# Using Data (E) Drive



## scottscott125

Hello everyone,

Apologies in advance if this is a really basic question but I am total duffer with these things.

I have a Toshiba Portege laptop that has 160gb of memory. When I open 'My Computer' it shows 2 HArd Disk Drives - Vista(C) and Data (E). The Vista drive is now full but the Data drive is empty.

I keep getting messages saying my memory is full (for example from 4ondemand etc), yet I have this empty 73GB.

My question is how do I start using it to store things?!

Hope somebody may be able to shed some light on this...

Regards...

Lisa S


----------



## PohTayToez

What does it say when you go Right Click>Properties.

It should show how big the drive is, and how much is left.  If you have memory in a drive other than C, you will need to drag files from C to the other drive to use it and to free up space on C.
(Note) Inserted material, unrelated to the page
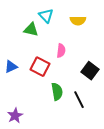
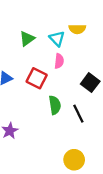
cyan triangle: (46, 16) -> (57, 39), moved
green triangle: (31, 30) -> (27, 39), turned -49

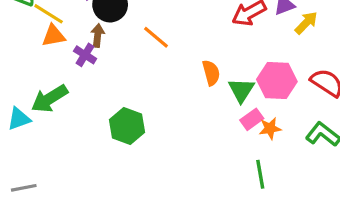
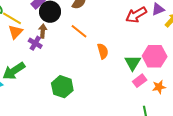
orange triangle: (54, 36) -> (15, 32), turned -35
orange semicircle: (211, 73) -> (103, 51), moved
orange star: (270, 128) -> (159, 87), moved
Although I have a suspicion that the E drives is your memory card drive.


----------



## scottscott125

It says FREE: 73.2 GB. TYPE: Local Disk.

Is it just a case of dragging stuff from my C drive across to this drive then??

Thx...Lisa


----------



## Jamin43

That would free up alot of space.  Look at My Pics - My videos - and my documents - and you should find most of your files.  You can't move those folders - but you can drag the content within them to a new folder in your E drive.


----------



## TFT

If all your data is in "My Documents" you should be able to right click and under location, change it to your E: drive. Vista should move everything automatically.


----------